Friday, August 12, 2022

Sting in the Tail: Timex (1) (1993)

The Sting in the Tail column from the August 1993 issue of the Socialist Standard

Timex (1)

Another expert on capitalist enterprise has bitten the dust. He is Timex president Peter Hall. He resigned his post in June although in May he was telling The Herald that “he wasn't a quitter and he would see the dispute through to a resolution".

At that time he was full of confidence about the future of the Timex factory in Dundee:
Timex has been in Dundee for 50 years and we will he here for at least another 50 years, despite the fact that some people seem not to want us here.
Five weeks after that confident forecast he had resigned and the company announced that the factory would close in December. Just another example of the complete unpredictability of the capitalist system and the “experts'" lack of understanding it.


Timex (2)

When Timex’s owner Fred Olsen told the striking Timex workers that they should “reflect calmly” before rejecting the reduced wages and conditions they had been offered, Willie Leslie, the deputy shop stewards’ convenor, replied angrily:
How dare a man described as one of the richest multi-millionaires in the world tell workers who earned £125 a week that they need to tighten their belts to make sure . . . that the profits continue to roll into the Olsen empire. (Guardian. 5 June).
His anger was a natural reaction but does he think Timex is in business to provide jobs for workers? Its aim must be to maximize profits but the Dundee factory is a loss-maker, and as Peter Hall put it bluntly “we have to turn this place round".

Faced with the resolve of the strikers, Timex will now close the Dundee factory. Is this another defeat for the working class?

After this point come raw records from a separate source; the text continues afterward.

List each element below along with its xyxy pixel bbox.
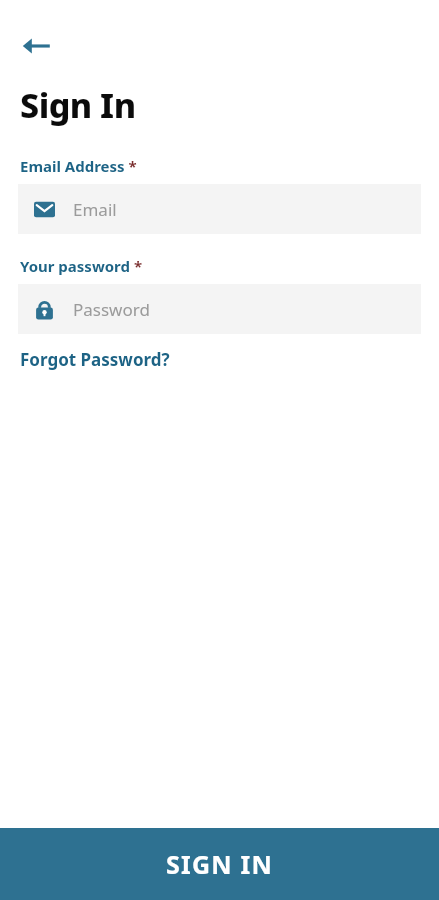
button[interactable]: Back [12,22,60,70]
staticText: Email [73,198,117,221]
staticText: Email Address * [20,156,137,176]
button[interactable]: Forgot Password? [20,346,170,373]
staticText: Your password * [20,256,143,276]
staticText: Password [73,298,150,321]
button[interactable]: Password field [18,284,421,334]
staticText: SIGN IN [166,847,273,881]
button[interactable]: SIGN IN [0,828,439,900]
staticText: Sign In [20,82,136,128]
button[interactable]: Email address field [18,184,421,234]
staticText: Forgot Password? [20,348,170,371]
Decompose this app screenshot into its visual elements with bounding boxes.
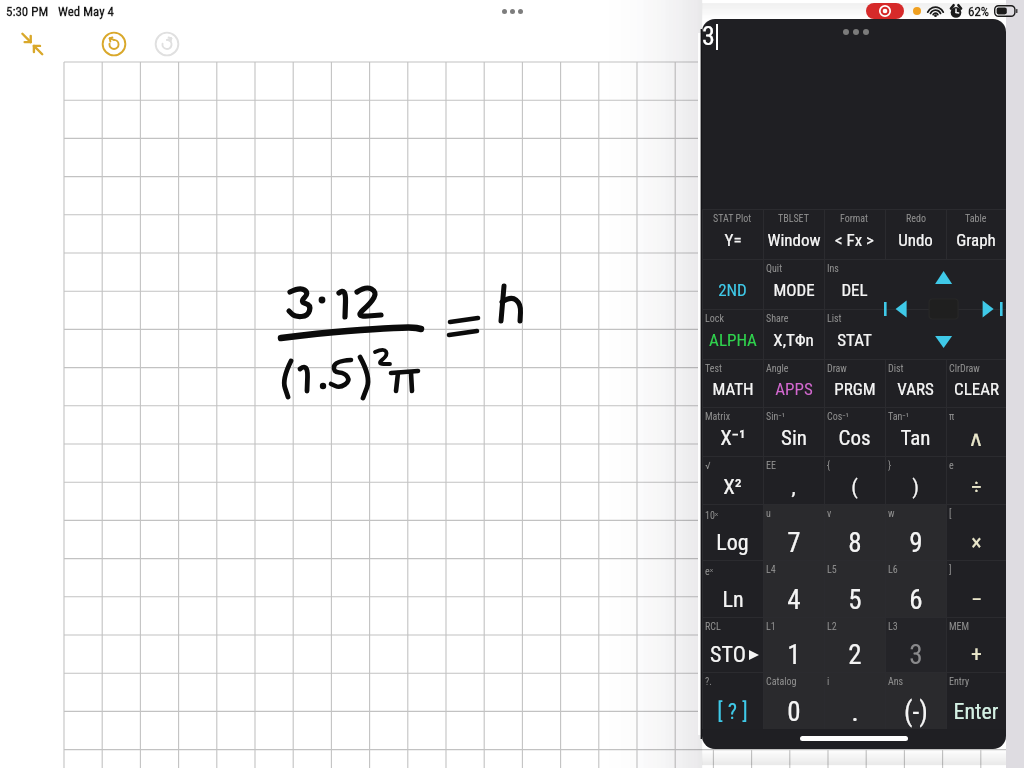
staticText: Redo [906, 213, 926, 225]
button[interactable]: Collapse [16, 28, 48, 60]
button[interactable]: Matrix [702, 407, 763, 456]
staticText: 2ND [718, 280, 747, 300]
button[interactable]: Undo [98, 28, 130, 60]
button[interactable]: v [824, 504, 885, 560]
button[interactable]: Tan⁻¹ [885, 407, 946, 456]
button[interactable]: Draw [824, 359, 885, 407]
staticText: Lock [705, 313, 724, 325]
button[interactable]: Table [946, 209, 1006, 259]
staticText: ( [851, 475, 858, 500]
staticText: [ ? ] [717, 699, 748, 725]
button[interactable]: Quit [763, 259, 824, 309]
button[interactable]: L2 [824, 617, 885, 672]
button[interactable]: Direction pad [884, 259, 1006, 359]
staticText: . [851, 696, 859, 728]
button[interactable]: { [824, 456, 885, 504]
staticText: } [888, 460, 892, 472]
staticText: Ln [722, 587, 744, 613]
staticText: Wed May 4 [58, 4, 114, 19]
button[interactable]: L4 [763, 560, 824, 617]
staticText: 0 [787, 696, 801, 728]
staticText: ) [912, 475, 919, 500]
staticText: Graph [956, 230, 996, 250]
button[interactable]: Dist [885, 359, 946, 407]
staticText: Quit [766, 263, 783, 275]
button[interactable]: Test [702, 359, 763, 407]
button[interactable]: 10ˣ [702, 504, 763, 560]
staticText: ÷ [971, 475, 982, 500]
button[interactable]: Cos⁻¹ [824, 407, 885, 456]
button[interactable]: MEM [946, 617, 1006, 672]
staticText: ∧ [968, 427, 984, 451]
staticText: 6 [909, 584, 923, 616]
staticText: Table [965, 213, 987, 225]
staticText: APPS [775, 379, 813, 399]
button[interactable]: Angle [763, 359, 824, 407]
button[interactable]: TBLSET [763, 209, 824, 259]
button[interactable] [885, 309, 1006, 359]
button[interactable]: EE [763, 456, 824, 504]
staticText: STAT Plot [713, 213, 752, 225]
staticText: Sin⁻¹ [766, 411, 785, 423]
staticText: [ [949, 508, 952, 520]
staticText: MEM [949, 621, 970, 633]
button[interactable]: } [885, 456, 946, 504]
staticText: Undo [898, 230, 933, 250]
staticText: Angle [766, 363, 789, 375]
button[interactable]: RCL [702, 617, 763, 672]
button[interactable]: i [824, 672, 885, 729]
staticText: L2 [827, 621, 837, 633]
button[interactable]: π [946, 407, 1006, 456]
staticText: ALPHA [709, 330, 757, 350]
staticText: VARS [897, 379, 934, 399]
button[interactable]: ClrDraw [946, 359, 1006, 407]
staticText: Enter [953, 699, 999, 725]
staticText: Entry [949, 676, 970, 688]
button[interactable]: L1 [763, 617, 824, 672]
staticText: PRGM [834, 379, 876, 399]
button[interactable]: u [763, 504, 824, 560]
button[interactable]: L5 [824, 560, 885, 617]
staticText: ] [949, 564, 952, 576]
button[interactable]: Ins [824, 259, 885, 309]
button[interactable]: Lock [702, 309, 763, 359]
button[interactable]: STAT Plot [702, 209, 763, 259]
staticText: ?. [705, 676, 712, 688]
button[interactable]: L3 [885, 617, 946, 672]
button[interactable]: L6 [885, 560, 946, 617]
button[interactable]: Entry [946, 672, 1006, 729]
staticText: L6 [888, 564, 898, 576]
button[interactable]: e [946, 456, 1006, 504]
button[interactable]: Catalog [763, 672, 824, 729]
staticText: X² [723, 475, 742, 500]
button[interactable]: [ [946, 504, 1006, 560]
button[interactable]: w [885, 504, 946, 560]
button[interactable]: Format [824, 209, 885, 259]
staticText: i [827, 676, 830, 688]
button[interactable]: Redo [885, 209, 946, 259]
button[interactable]: List [824, 309, 885, 359]
staticText: v [827, 508, 832, 520]
staticText: { [827, 460, 831, 472]
staticText: 4 [787, 584, 801, 616]
staticText: MODE [773, 280, 815, 300]
button[interactable]: More [843, 29, 869, 35]
staticText: Window [767, 230, 821, 250]
staticText: STO [710, 642, 746, 668]
button[interactable]: Screen recording [866, 3, 904, 19]
button[interactable]: eˣ [702, 560, 763, 617]
staticText: w [888, 508, 895, 520]
button[interactable]: 2ND [702, 259, 763, 309]
staticText: EE [766, 460, 776, 472]
button[interactable]: Sin⁻¹ [763, 407, 824, 456]
button[interactable]: Redo [151, 28, 183, 60]
button[interactable]: ] [946, 560, 1006, 617]
button[interactable]: Share [763, 309, 824, 359]
button[interactable]: √ [702, 456, 763, 504]
button[interactable] [885, 259, 1006, 309]
staticText: Share [766, 313, 789, 325]
button[interactable]: Ans [885, 672, 946, 729]
button[interactable]: ?. [702, 672, 763, 729]
staticText: Cos⁻¹ [827, 411, 849, 423]
staticText: DEL [841, 280, 868, 300]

Maybe, but if this dispute serves as a warning to other employers that there is a limit to what workers will endure then the struggle of the Timex strikers will not have been in vain.


Tinkerbenn

Tony Benn has in the past shown that he has grasped at least some of the Marxist analysis of capitalism.
You would never suspect this from his ridiculously idealistic waffle in the Guardian on 29 June. Writing in anger about the American missile attack on Baghdad he correctly describes this as:
a return to Victorian imperialism with its gun-boat diplomacy, carrying out punitive raids whenever the imperial power wishes to demonstrate its strength and assert its authority in defence of its economic interests in oil and the wealth of the Third World.
And his solution? He tells us “what we need is a real New World Order". No, not the abolition of the social system which produces all this hut merely “a reformed United Nations"! Its domination by the “rich nations" is to he swept away and “replaced by policies that are in accord with the Charter of the UN”.

Benn, like all reformers, really believes that with a bit of tinkering capitalism can exist without the warts which are such a fundamental part of it.


That reserve army

Will Hutton, economic editor of the Guardian, wrote on 22 June:
In the middle of the 20th century Keynesian economics came to the rescue of capitalism and dispelled the Marxist claim that to work it required a reserve army of the mass unemployed.
Marx certainly held that capitalism needed what he called an “industrial reserve army" and explained why in Capital (Volume 1, chapter 25). This army was needed to provide labour for new industries without disrupting old industries which also required it and, of course, to keep down the wages of those in work.

Hutton now cites the growth of unemployment in the EC which is expected to rise to 17 million in 1994 as evidence that Keynes's rescue “has proved only temporary" and concludes:
Thus the current spectre haunting Europe is that Marx has finally been proven right—if wrong on the solution.
Marx’s “solution" to unemployment was nothing less than the establishment of socialism and obviously Hutton doesn't agree with that.


Some celebration

Did you know that the United Nations is celebrating its first International Year for the World's Indigenous People?

Trouble is no-one told the Brazilian gold and tin “wildcat" miners. The Yanomami, an ancient Amazon tribal people, are being wiped out by the “progress" of capitalism's development.

In this column we reported in February 1990 that the Yanomami, who have lived in the area for 40,000 years, had been reduced to 20,000. We now learn (Observer, 20 June) this number is down to 7,500:
In some villages there are no surviving old people and no children under two. Gold miners have shot children out of trees calling them “monkeys”, they have raped women and bombed villages, where they want to mine.
Thus does capitalisms market system “improve" the world. Only the mining companies are celebrating such progress.

1 comment:

Imposs1904 said...

That's the August 1993 issue of the Socialist Standard done and dusted.